Quite a few doors in my neighbourhood have stickers on their front doors that say ‘No cold calling , we do not buy or sell anything at this door’ and I think they may be provided by the Council.

I felt sorry for the girl from the phone company when I turned her away and I wished her better luck elsewhere, because I realise that she was probably on commission and had just wasted time talking to me and gaining nothing.

On the other hand. as I told her, when I want to change my broadband supplier, or buy any other goods or services, I want the freedom to do it when I feel like it. I don’t want to have to make quick decisions on the spot about that sort of thing.

I occasionally get phone calls of this sort, which are also annoying, but it’s much easier to put the phone down on someone than it is to close the door on them. There is a terrible feeling of having been rude, even when you know that the stranger was unwanted and uninvited.

There was a peculiar woman who came to the door last year, a very dark individual, dark in hair, clothing and eyes, and rather shifty of countenance. She was possibly a traveller or gypsy. She had a large bag slung over her shoulder that appeared to be full of things. She asked me if I wanted to buy ‘anything’ (items unspecified) and I said that I didn’t have any change. I was curious, however, and tried to find out what it was she was selling. She wasn’t going to let me in on her secrets though, the bag didn’t come off the shoulder, she made no attempt to entice me with something she thought might interest me, and I’ve been left to wonder what could have been in that bag ever since. That’s the one and only occasion I’ve wished I’d held a cold caller at the door for longer, because my curiosity has never been satisfied.

In general, however, I feel that a person’s home is somewhere they should feel safe and unperturbed by strangers wanting to take money off them. I feel the same about the phone, I don’t want people selling me things over the phone. I know how to get to shops, I can buy things online if I don’t want to leave the house, but the key point is that I do my shopping at a time that suits me.

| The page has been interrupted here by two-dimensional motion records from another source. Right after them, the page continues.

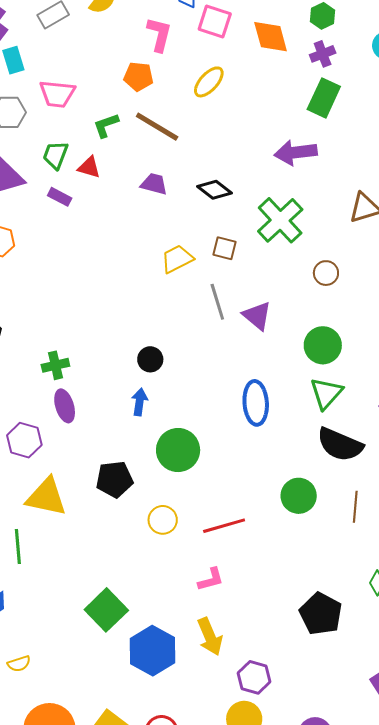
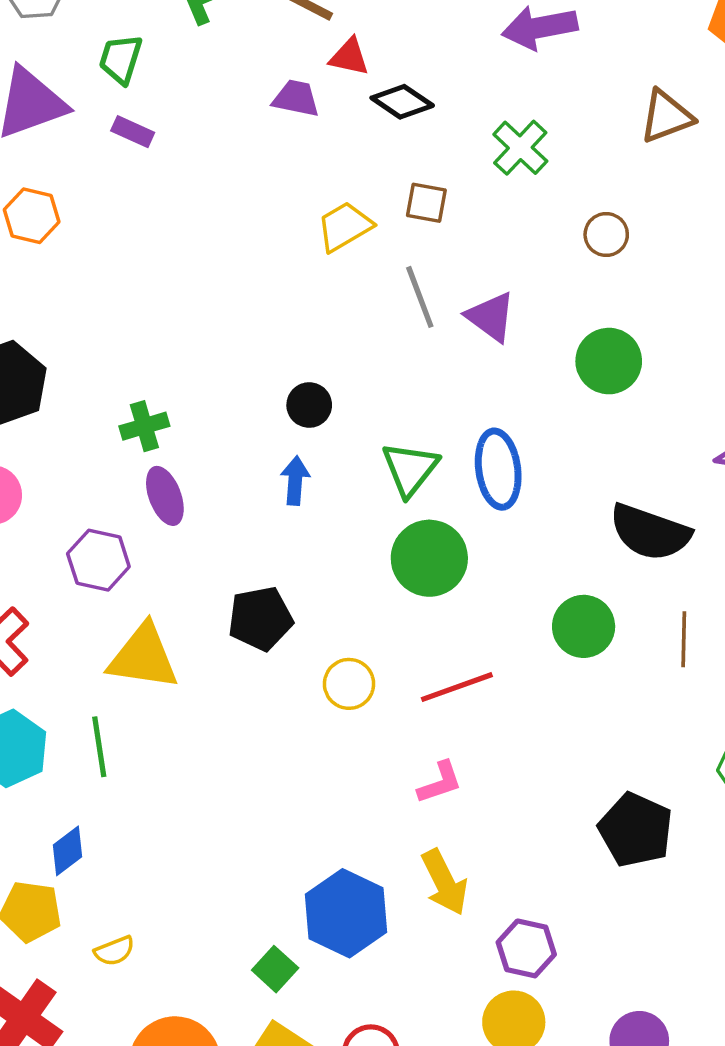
red triangle: (89, 167) -> (349, 57), moved
green cross: (280, 220) -> (520, 148), size x0.7
green triangle: (326, 393) -> (410, 469), moved
green circle: (178, 450) -> (429, 558), moved
green square: (106, 610) -> (275, 969), moved, size x0.6

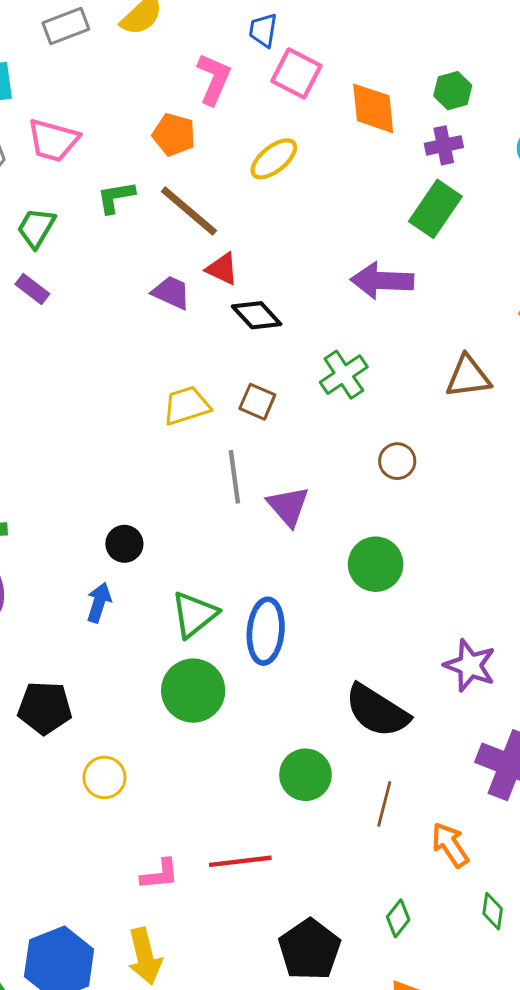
red line: (457, 687) -> (240, 861), moved

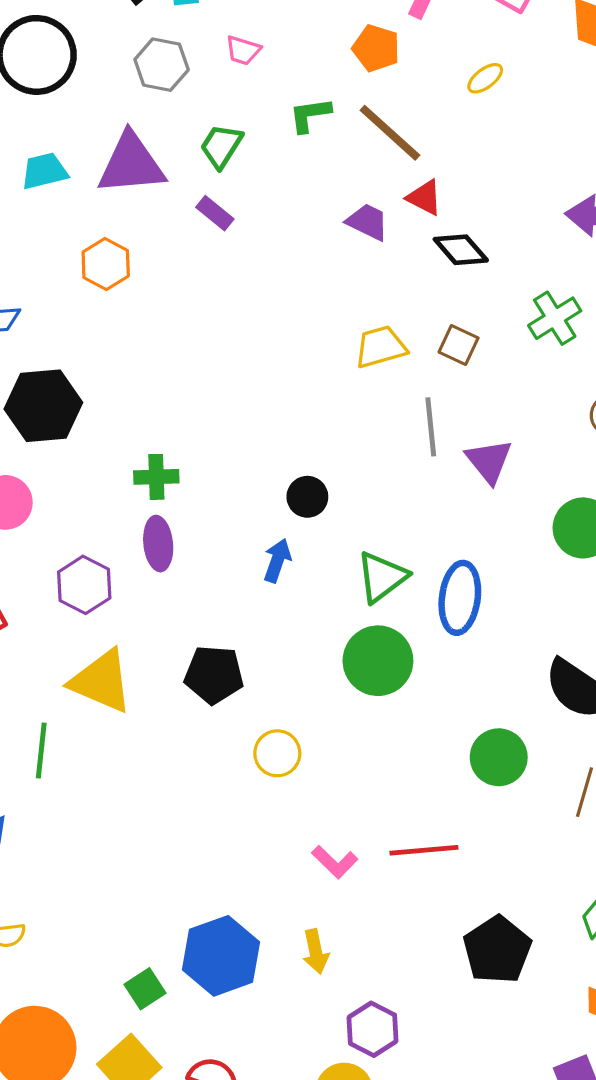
pink trapezoid: (53, 140) -> (243, 50), size x0.6
yellow ellipse: (274, 159) -> (485, 78), size x0.7
pink L-shape: (160, 874) -> (335, 862), turned 48
yellow arrow: (145, 956) -> (316, 951), size x0.7

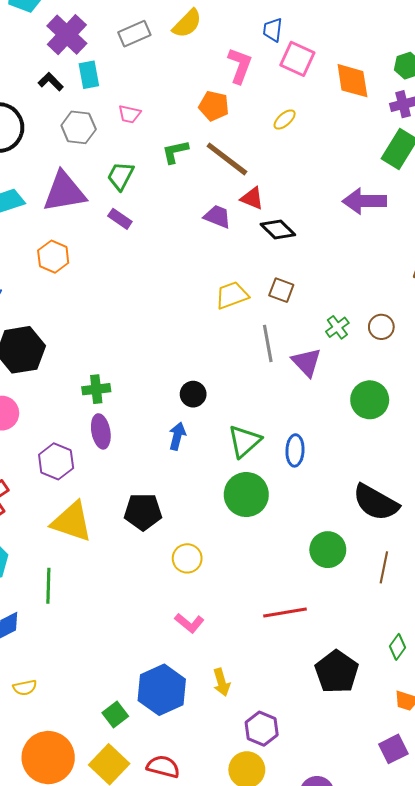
green cross: (555, 318) -> (337, 327), moved, size x0.7
blue ellipse: (460, 598) -> (295, 450), size x0.7
green line: (41, 750) -> (48, 586), moved
pink L-shape: (335, 862) -> (189, 623), moved

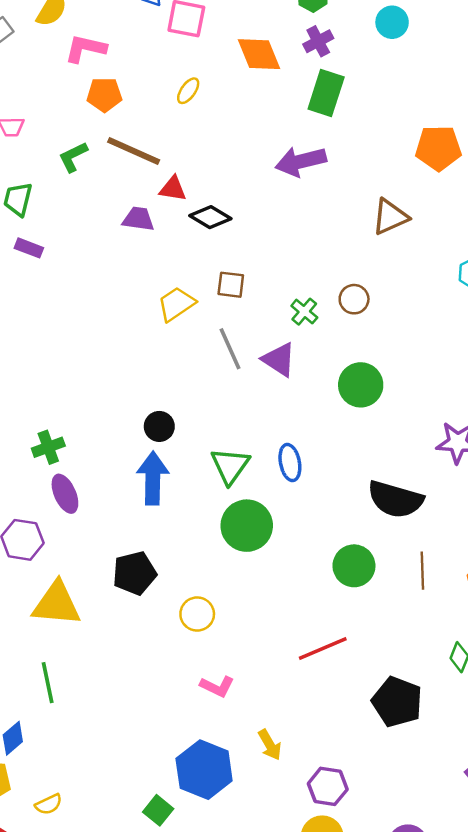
pink L-shape: (240, 66) -> (85, 49), moved, turned -84
orange diamond: (352, 81) -> (259, 54), moved
blue arrow: (177, 436) -> (153, 478), size x1.6

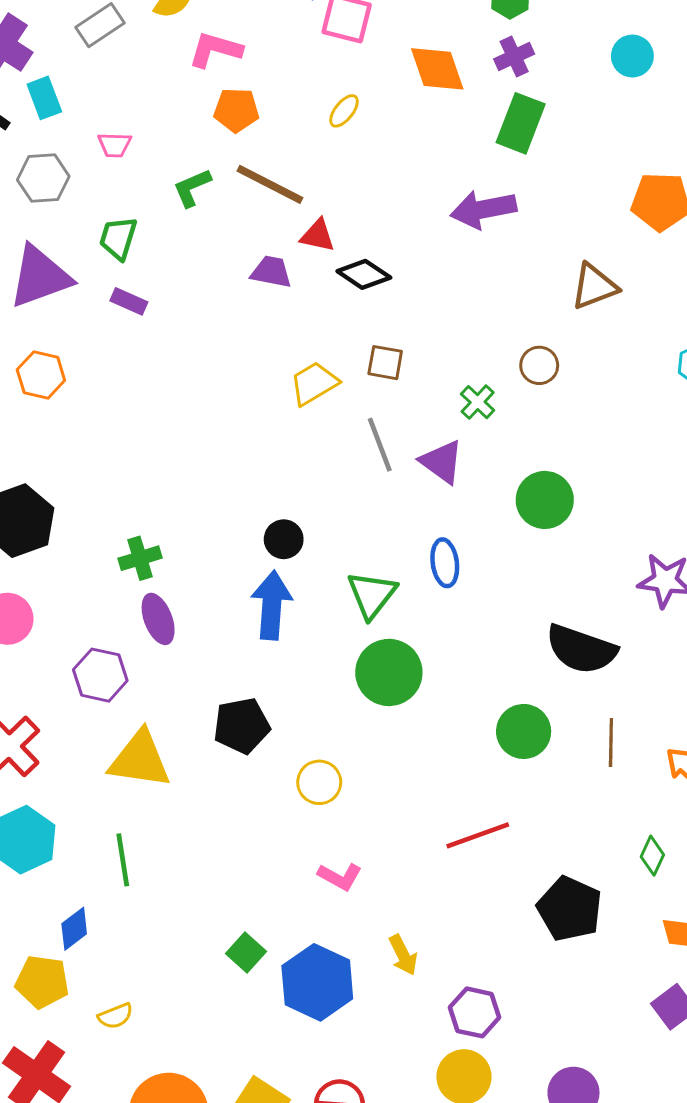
cyan circle: (392, 22) -> (632, 56), moved
brown circle: (354, 299) -> (539, 365), moved
blue ellipse: (290, 463) -> (445, 563), moved
green square: (158, 810) -> (246, 953), moved

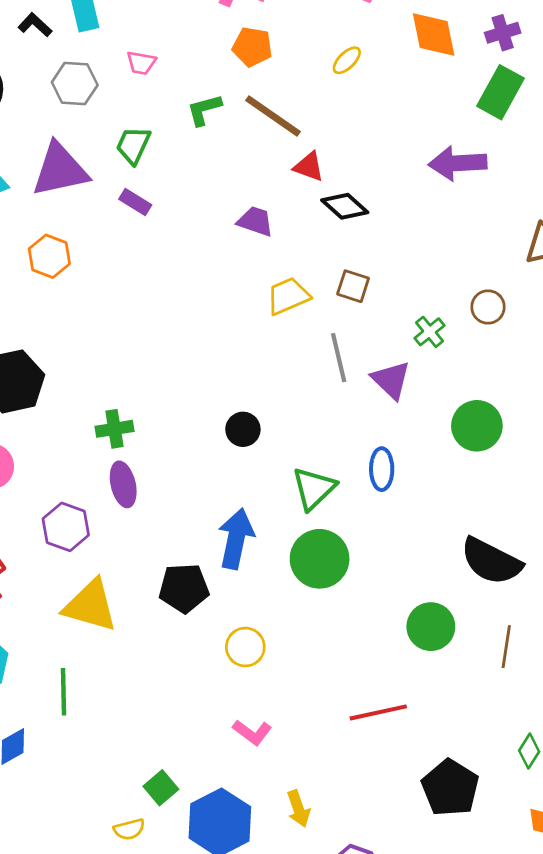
purple trapezoid: (271, 272) -> (255, 221), moved
blue arrow: (272, 605) -> (236, 539), moved
yellow semicircle: (115, 1016) -> (129, 829), moved

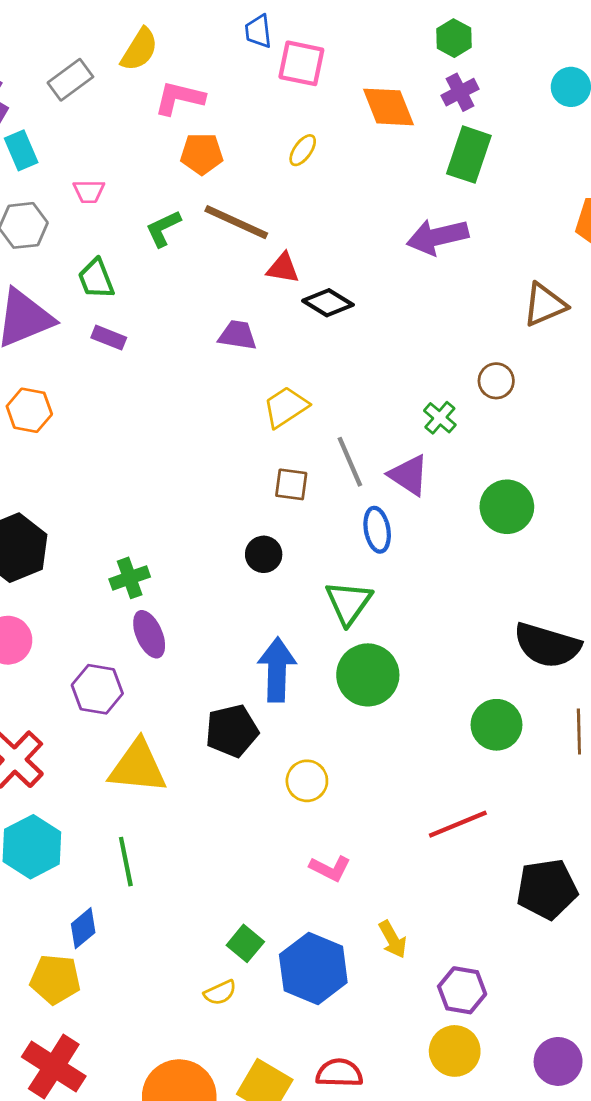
green trapezoid: (133, 145) -> (96, 279), turned -36
brown square: (353, 286) -> (291, 484), moved
blue ellipse: (382, 469) -> (377, 530), moved
black pentagon: (450, 788) -> (547, 889), turned -30

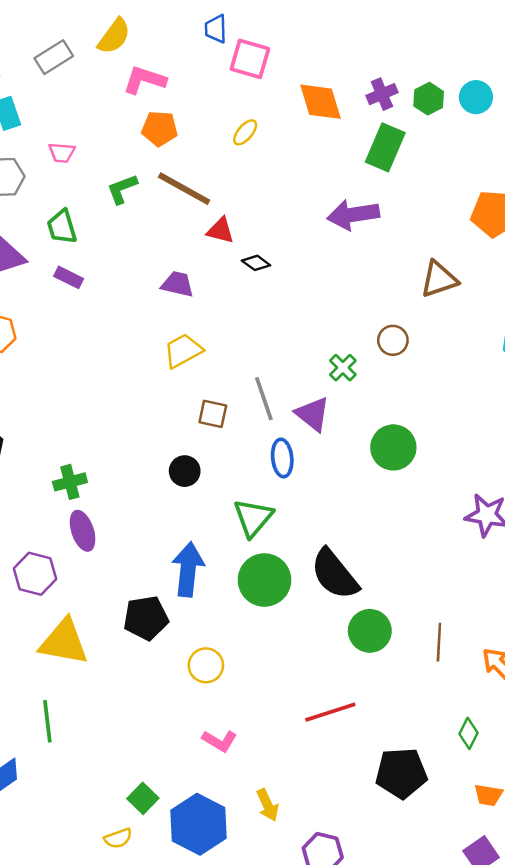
green hexagon: (454, 38) -> (429, 99), moved
black diamond: (328, 303) -> (256, 263), size x0.7
yellow trapezoid: (286, 407) -> (183, 351), moved
black semicircle: (547, 645) -> (335, 574), moved, turned 30

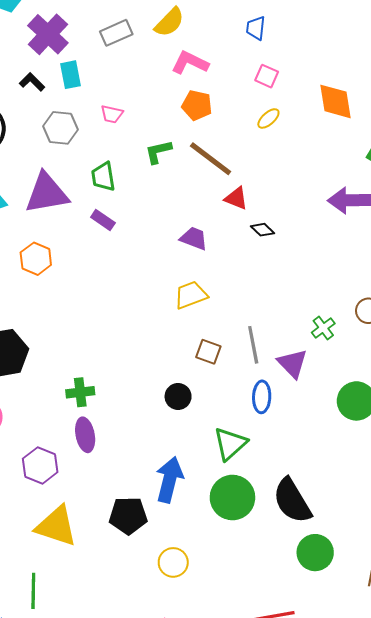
pink square: (250, 59) -> (267, 76), moved, size x0.7

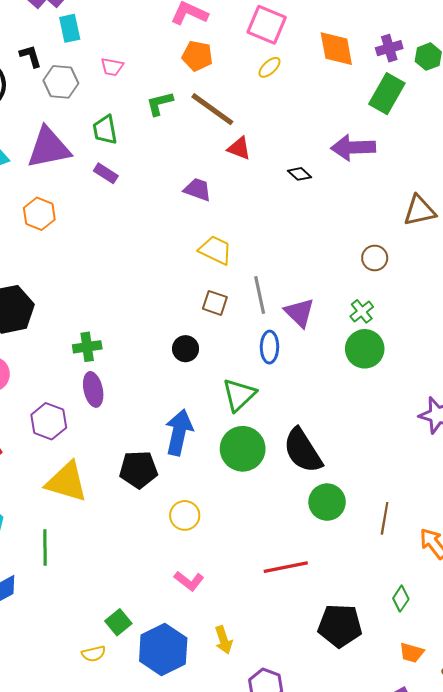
pink square: (267, 76) -> (267, 25), size x1.6
black L-shape: (32, 82) -> (31, 56), moved, turned 30
black diamond: (262, 230) -> (299, 174), moved
yellow trapezoid: (191, 295) -> (215, 250), moved, turned 48
green cross: (323, 328) -> (362, 311), moved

It makes me wonder if anyone has ever successfully brought a legal case against someone who sold them something at the door, purely because it was sold at the door rather than by any other means. You could so easily be persuaded to buy something you didn’t want from the pressure of a good salesperson more or less forcing you into a deal when you were unprepared. Lots of people must have signed up to things or parted with their cash and then regretted it, but is selling at doors a legitimate buiness practice?

I almost feel that it should be illegal to ring someone’s doorbell and try to sell them something. What do you think?